The purpose of the conclave is to reassure the Gulf allies that the United States will remain committed to the security of the region. Any nuclear deal with Iran will not be at the expense of the safety of the Arab nations present, and the U.S. remains determined to prevent Iran from developing nuclear weapons. The Gulf Arabs are seeking a new, more explicit, and institutionalized ‘security architecture’ in the region, to be erected by the U.S., and which helps guard against Iran – containing its regional ambitions, challenging its meddling in the internal affairs of Arab countries, and protecting against violent Islamists like the Islamic State (ISIS) and Al Qaeda. Because there is no overarching strategy underpinning this security architecture, it remains vague and is given various names; “security guarantees, given the behavior of Iran in the region, given the rise of the extremist threat,” as the UAE envoy to Washington, Yousef Al Otaiba, said recently, or, according to Secretary of State John Kerry, speaking in Paris on Friday, “a series of new commitments that will create, between the United States and the GCC, a new security understanding, a new set of security initiatives”.
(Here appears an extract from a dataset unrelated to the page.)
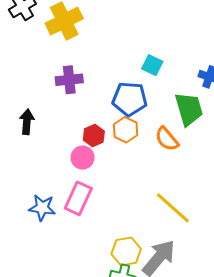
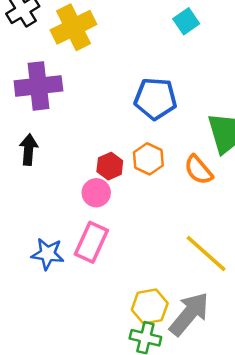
cyan square: (152, 65) -> (186, 21), moved, turned 30
purple cross: (69, 80) -> (38, 86), moved, size x1.4
blue pentagon: (130, 99) -> (155, 99), moved

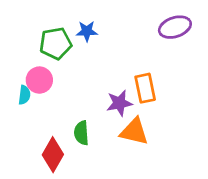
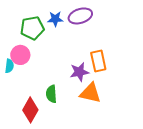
purple ellipse: (175, 27) -> (80, 16), moved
Conflicting wishes and divergent visions
Publicly, both sides are stressing the need to strengthen the security cooperation, the common struggle against terrorism, and the imperative of containing Iran’s destabilizing policies. Ideally, some GCC states would like to sign binding defense treaties with the United States, but they know that this is beyond the realm of the possible, given the strong reluctance of the administration and opposition from Congress to anything that could conceivably diminish Israel’s qualitative military edge (QME). Still, some of them will push for a ‘strong, explicit and a written commitment from the President’, as one official said, that if a member of the GCC states is attacked by a foreign power, the United States will come to its defense. But, there is a strong reluctance within the Obama administration to enter into any long term and legally binding military commitment in the Gulf region, at a time when the administration is trying to ‘rebalance’ or ‘pivot’ to Asia, and after more than six years of setbacks and disillusionments in the region ranging from the collapsed Palestine-Israel peace efforts, the failed Libya intervention, the horrendous blunders in Syria, and the unraveling of the political/security structures that the U.S. had left in Iraq before its withdrawal. Publicly, U.S. officials say that there are no plans to reduce America’s high military profile in the Middle East (more than 35 thousand military personnel), but privately, they say that in 10 to 15 years the U.S. should not have more than few thousand military advisors, trainers and technicians involved in intelligence gathering and operating drones.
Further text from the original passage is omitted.